I felt isolated and riddled with self-doubt.  Oh, and I was bone-crushingly exhausted.

“Tiredness” doesn’t cover it.  Tiredness was something other people dealt with…other people without children, I might add.  Tiredness was manageable and regular.  I saw tiredness and I raised in tenfold.

But then one sleepless night, as I sat nursing my baby girl, I skimmed through some comments in a mommy group on Facebook.

It was Too-Fucking-Late o’clock and people other than me were still awake.  Not only that, but this other-worldly concept of Sleeping Through The Night was also plaguing them.

Because we seem to be collectively obsessed with the idea of Sleeping Through The Night.  It’s presented as nothing short of the Holy Grail of motherhood…something upon which to precariously balance our ever-diminishing fragile self-worth as mothers.

But not everyone was playing the game.

One comment stood out to me, and I can still picture the words clearly, all these years later:

I’m 26 and I don’t Sleep Through The Night.  Why should I expect my baby to?

Magic.

Actual fairy dust magic.

As I read these simple words, I felt a slight lift in my exhaustion.  So I read them again.  And again.

There were other moms out there who followed their instincts, and who simultaneously felt confident in doing so.

From that point on, I found the courage to use my voice.  I learnt to stop the bullshit advice in its tracks and found a tribe of like-minded moms with whom to share our sleepless adventures.

The thing is, the concept of Sleeping Through The Night is actually a brand worth millions.  And the companies selling sleep products and sleep advice need us to keep obsessing over this elusive milestone, so that they can keep on profiting from our exhaustion.

Fuck them and their expensive sleepy stardust, right?

Because we aren’t just ignoring the lady at the pharmacy or an ill-advised relative when we withdraw from the sleep game, we’re inadvertently ignoring an entire industry.  Let’s be clear – that takes remarkable strength.

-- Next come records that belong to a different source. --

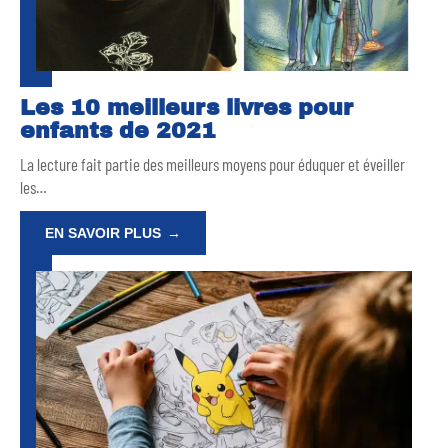
Les 10 meilleurs livres pour
enfants de 2021
La lecture fait partie des meilleurs moyens pour éduquer et éveiller
les
…
EN SAVOIR PLUS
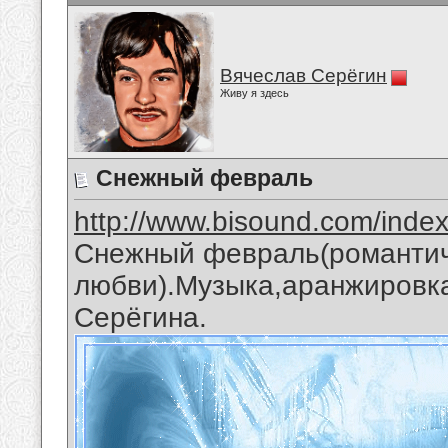
Вячеслав Серёгин
Живу я здесь
Снежный февраль
http://www.bisound.com/inde
Снежный февраль(романтич
любви).Музыка,аранжировка
Серёгина.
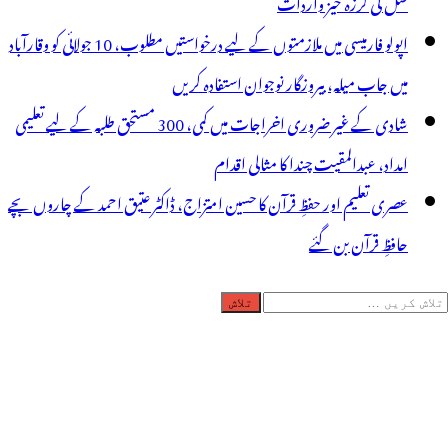
قتل کی لرزہ خیز واردات
اپولو فارمیسی میں ملازمتوں کے لیے درخواستیں مطلوب، 10 جولائی کو وقارآباد
میں جاب میلہ، بیروزگار نوجوان استفادہ کریں
شادی کے غیر ضروری اخراجات میں کمی، 300 مستحق طلبہ کے لیے تعلیمی
امداد، عبدالمقیت چندا کا مثالی اقدام
عصری تعلیم اور حفظِ قرآن کا حسین امتزاج، ڈاکٹر عتیق احمد کے چاروں بچے
حافظِ قرآن بن گئے
لاش
ریں
رائے:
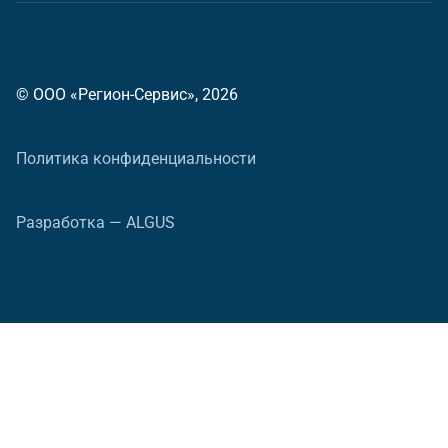
© ООО «Регион-Сервис», 2026
Политика конфиденциальности
Разработка — ALGUS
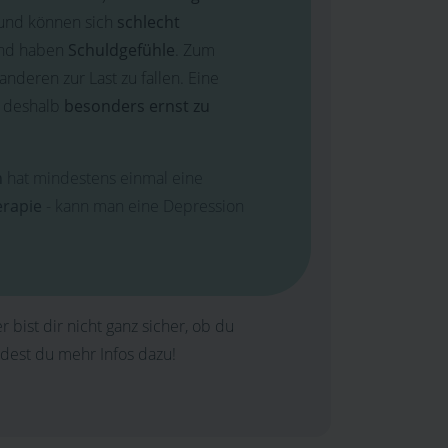
und können sich
schlecht
nd haben
Schuldgefühle
. Zum
deren zur Last zu fallen. Eine
t deshalb
besonders ernst zu
n
hat mindestens einmal eine
erapie
- kann man eine Depression
bist dir nicht ganz sicher, ob du
ndest du mehr Infos dazu!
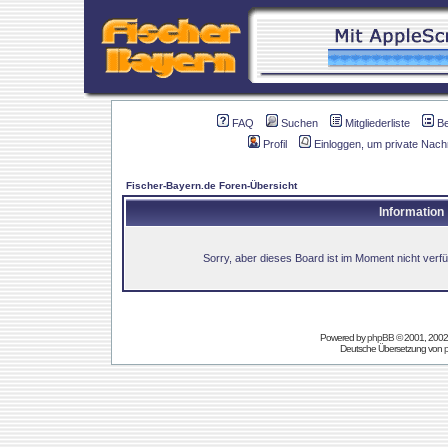
FAQ
Suchen
Mitgliederliste
B
Profil
Einloggen, um private Nach
Fischer-Bayern.de Foren-Übersicht
Information
Sorry, aber dieses Board ist im Moment nicht verfüg
Powered by
phpBB
© 2001, 2002
Deutsche Übersetzung von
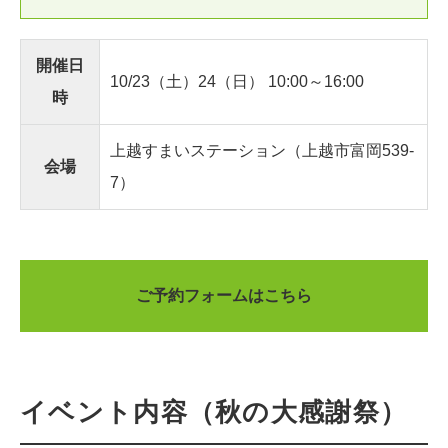
開催日
10/23（土）24（日） 10:00～16:00
時
上越すまいステーション（上越市富岡539-
会場
7）
ご予約フォームはこちら
イベント内容（秋の大感謝祭）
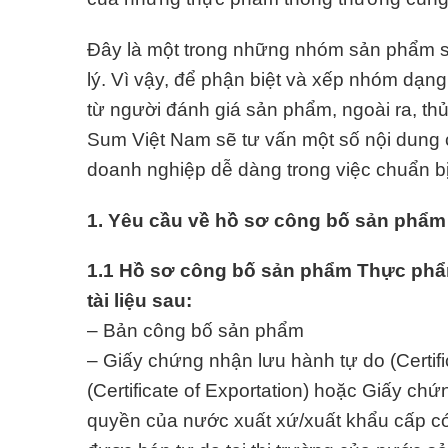
Đây là một trong những nhóm sản phẩm sử
lý. Vì vậy, để phận biệt và xếp nhóm dạ
từ người đánh giá sản phẩm, ngoài ra, thủ 
Sum Việt Nam sẽ tư vấn một số nội dung 
doanh nghiệp dễ dàng trong việc chuẩn bị 
1.
Yêu cầu
về hồ sơ công bố sản phẩm
1.1 Hồ sơ công bố sản phẩm Thực phẩm
tài liệu sau:
– Bản công bố sản phẩm
– Giấy chứng nhận lưu hành tự do (Certif
(Certificate of Exportation) hoặc Giấy chứ
quyền của nước xuất xứ/xuất khẩu cấp c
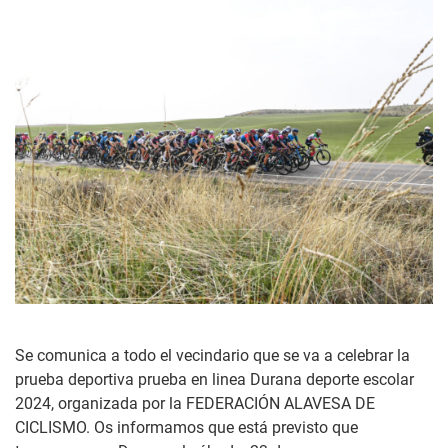
Se comunica a todo el vecindario que se va a celebrar la
prueba deportiva prueba en linea Durana deporte escolar
2024, organizada por la FEDERACIÓN ALAVESA DE
CICLISMO. Os informamos que está previsto que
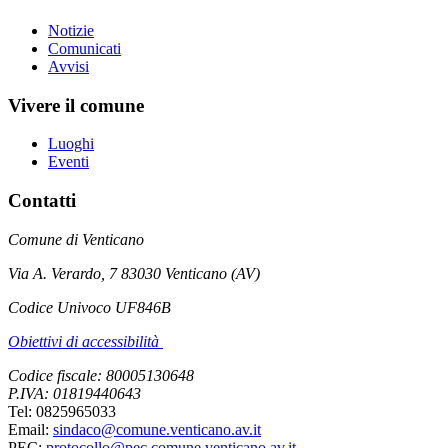
Notizie
Comunicati
Avvisi
Vivere il comune
Luoghi
Eventi
Contatti
Comune di Venticano
Via A. Verardo, 7 83030 Venticano (AV)
Codice Univoco UF846B
Obiettivi di accessibilità
Codice fiscale: 80005130648
P.IVA: 01819440643
Tel: 0825965033
Email:
sindaco@comune.venticano.av.it
PEC:
protocollo@pec.comune.venticano.av.it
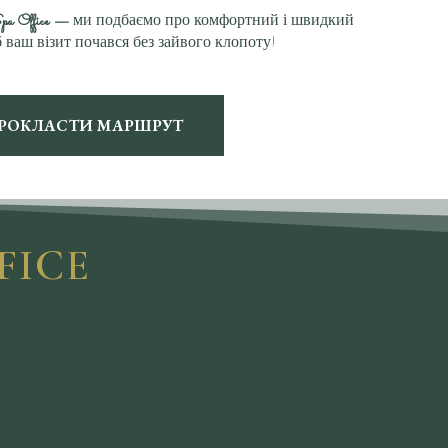
pa Office —
ми подбаємо про комфортний і швидкий
 ваш візит почався без зайвого клопоту!
РОКЛАСТИ МАРШРУТ
FICE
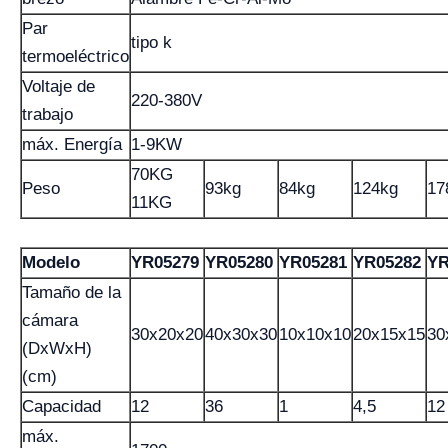
Par
tipo k
termoeléctrico
Voltaje de
220-380V
trabajo
máx. Energía
1-9KW
70KG
Peso
93kg
84kg
124kg
17
11KG
Modelo
YR05279
YR05280
YR05281
YR05282
YR
Tamaño de la
cámara
30x20x20
40x30x30
10x10x10
20x15x15
30
(DxWxH)
(cm)
Capacidad
12
36
1
4,5
12
máx.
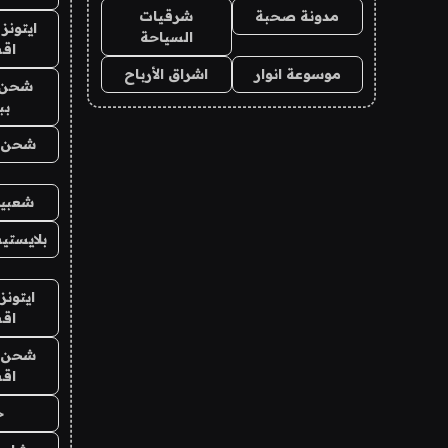
مدونة صحبة
شرقيات
ايتونز
السياحة
اق
موسوعة انوار
اشراق الأرباح
شحن 
بب
شحن يل
شعبية
بلايستي
ايتونز
اق
شحن يل
اق
ح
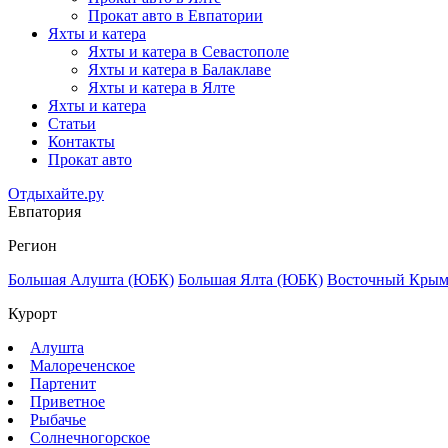
Прокат авто в Евпатории
Яхты и катера
Яхты и катера в Севастополе
Яхты и катера в Балаклаве
Яхты и катера в Ялте
Яхты и катера
Статьи
Контакты
Прокат авто
Отдыхайте.ру
Евпатория
Регион
Большая Алушта (ЮБК)
Большая Ялта (ЮБК)
Восточный Кры
Курорт
Алушта
Малореченское
Партенит
Приветное
Рыбачье
Солнечногорское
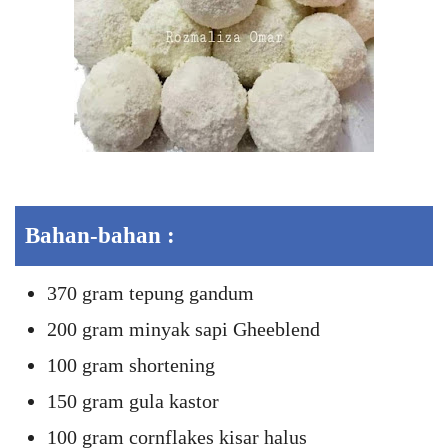
Bahan-bahan :
370 gram tepung gandum
200 gram minyak sapi Gheeblend
100 gram shortening
150 gram gula kastor
100 gram cornflakes kisar halus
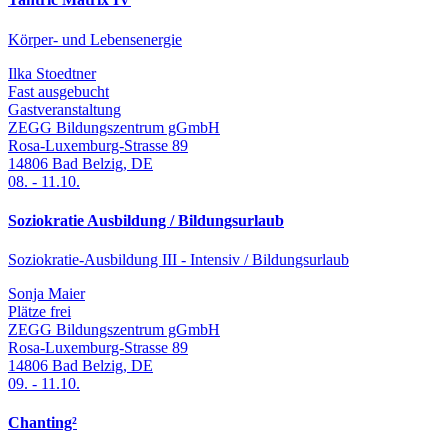
Körper- und Lebensenergie
Ilka Stoedtner
Fast ausgebucht
Gastveranstaltung
ZEGG Bildungszentrum gGmbH
Rosa-Luxemburg-Strasse 89
14806
Bad Belzig
,
DE
08.
-
11.10.
Soziokratie Ausbildung / Bildungsurlaub
Soziokratie-Ausbildung III - Intensiv / Bildungsurlaub
Sonja Maier
Plätze frei
ZEGG Bildungszentrum gGmbH
Rosa-Luxemburg-Strasse 89
14806
Bad Belzig
,
DE
09.
-
11.10.
Chanting²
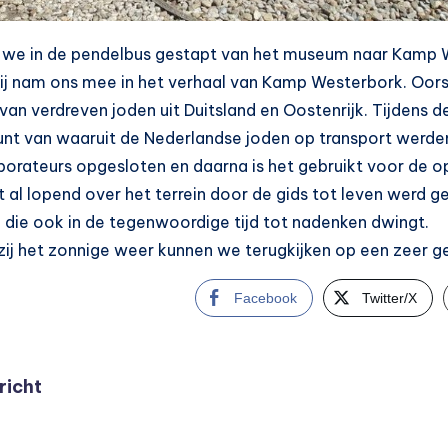
n we in de pendelbus gestapt van het museum naar Kamp W
ij nam ons mee in het verhaal van Kamp Westerbork. Oors
van verdreven joden uit Duitsland en Oostenrijk. Tijdens
t van waaruit de Nederlandse joden op transport werden g
aborateurs opgesloten en daarna is het gebruikt voor de 
 al lopend over het terrein door de gids tot leven werd 
die ook in de tegenwoordige tijd tot nadenken dwingt.
ij het zonnige weer kunnen we terugkijken op een zeer g
Facebook
Twitter/X
cht
richt
gatie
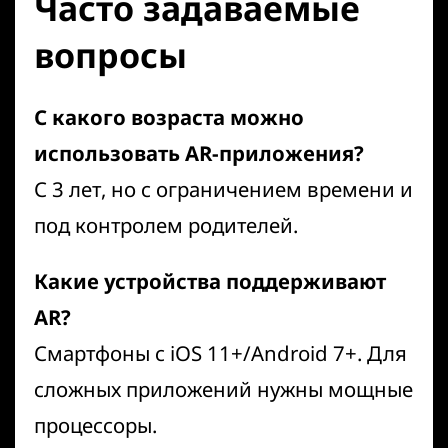
Часто задаваемые
вопросы
С какого возраста можно
использовать AR-приложения?
С 3 лет, но с ограничением времени и
под контролем родителей.
Какие устройства поддерживают
AR?
Смартфоны с iOS 11+/Android 7+. Для
сложных приложений нужны мощные
процессоры.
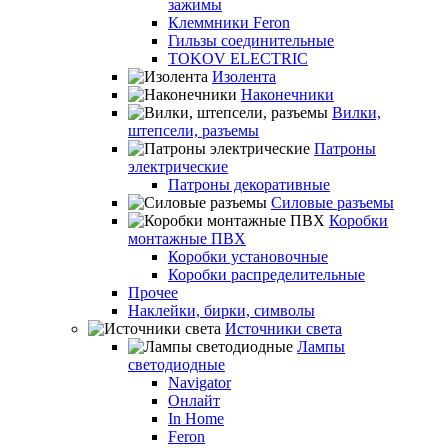
зажимы
Клеммники Feron
Гильзы соединительные
TOKOV ELECTRIC
Изолента
Наконечники
Вилки,
штепсели, разъемы
Патроны
электрические
Патроны декоративные
Силовые разъемы
Коробки
монтажные ПВХ
Коробки установочные
Коробки распределительные
Прочее
Наклейки, бирки, символы
Источники света
Лампы
светодиодные
Navigator
Онлайт
In Home
Feron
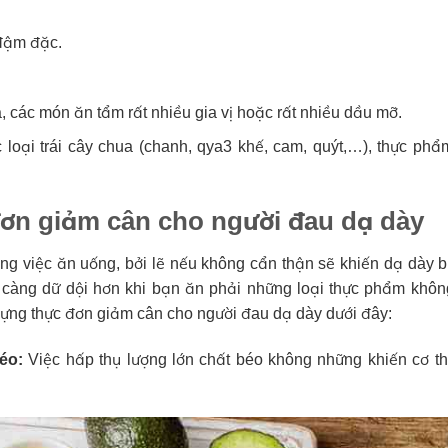
 đậm đặc.
 các món ăn tẩm rất nhiều gia vị hoặc rất nhiều dầu mỡ.
loại trái cây chua (chanh, qya3 khế, cam, quýt,…), thực phẩ
ơn giảm cân cho người đau dạ dày
g việc ăn uống, bởi lẽ nếu không cẩn thận sẽ khiến dạ dày b
y càng dữ dội hơn khi bạn ăn phải những loại thực phẩm khôn
dựng thực đơn giảm cân cho người đau dạ dày dưới đây:
éo:
Việc hấp thụ lượng lớn chất béo không những khiến cơ th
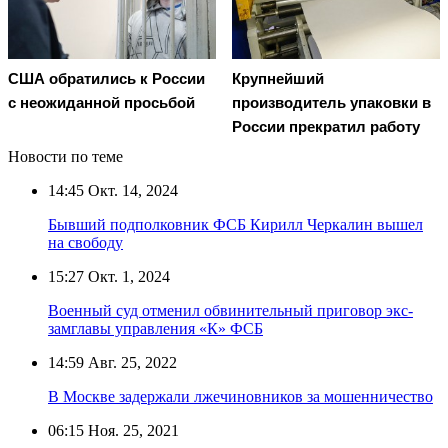
США обратились к России
Крупнейший
с неожиданной просьбой
производитель упаковки в
России прекратил работу
Новости по теме
14:45
Окт. 14, 2024
Бывший подполковник ФСБ Кирилл Черкалин вышел
на свободу
15:27
Окт. 1, 2024
Военный суд отменил обвинительный приговор экс-
замглавы управления «К» ФСБ
14:59
Авг. 25, 2022
В Москве задержали лжечиновников за мошенничество
06:15
Ноя. 25, 2021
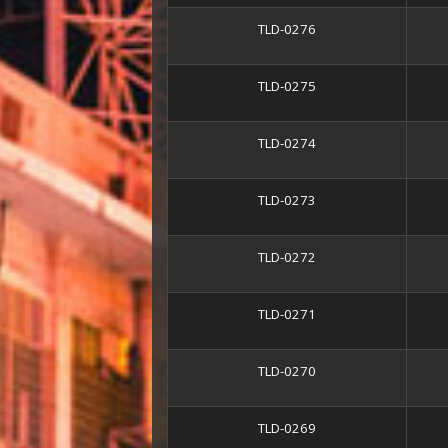
TLD-0276
TLD-0275
TLD-0274
TLD-0273
TLD-0272
TLD-0271
TLD-0270
TLD-0269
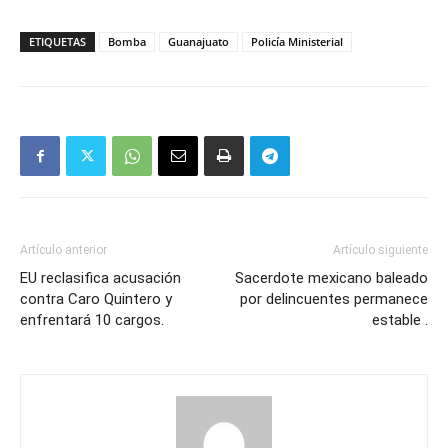
Mail
ETIQUETAS
Bomba
Guanajuato
Policía Ministerial
Artículo anterior
Artículo siguiente
EU reclasifica acusación
Sacerdote mexicano baleado
contra Caro Quintero y
por delincuentes permanece
enfrentará 10 cargos.
estable .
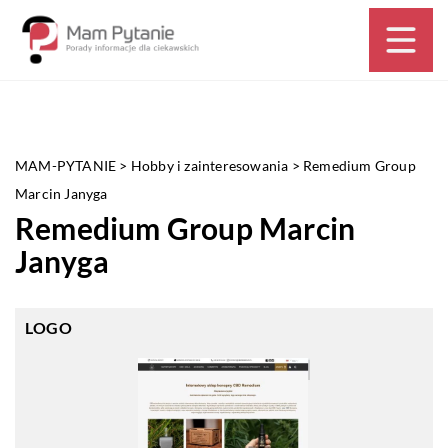
MAM-PYTANIE
>
Hobby i zainteresowania
>
Remedium Group
Marcin Janyga
Remedium Group Marcin
Janyga
LOGO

When every dialogue we have about sleep is centred on this one ideal of Sleeping Through The Night, it’s hard to see through the bull and follow our mommy instincts.

So since I happen to have this platform, and since you happen to be reading…I’d like to take a moment to clarify a few of the basics:

Keeping a baby awake during the day will not make her Sleep Through The Night.  Sleep begets sleep, remember.

Swapping breastfeeds for formula feeds will not make a baby Sleep Through The Night – in fact, this could severely hamper the breastfeeding relationship overall.

Filling a baby’s tiny tummy with cereal will not make her Sleep Through The Night.  The World Health Organization advises parents to “start at 6 months with small amounts of food and increase gradually as the child gets older.”  So there’s no mention of liquid-rice at 4 months there then…

Making (not “letting”, let’s be very clear with that distinction) a child ‘cry it out’ will not make her Sleep Through The Night.  Instead, the consequences you can expect include, but are not limited to:

  • Elevated blood pressure
  • Elevated cerebral pressure
  • Erratic fluctuations of heart rate, breathing, temperature
  • Suppressed immune and digestive systems
  • Suppressed growth hormone
  • Apneas
  • Extreme pressure on the heart, resulting in tachycardia

Moms, do yourselves a favour and trust your instincts.  Trust your babies.  Most of them will take an eternity to Sleep Through The Night, unless you have a unicorn baby of course…and let’s face it, there are literally two of those born each year…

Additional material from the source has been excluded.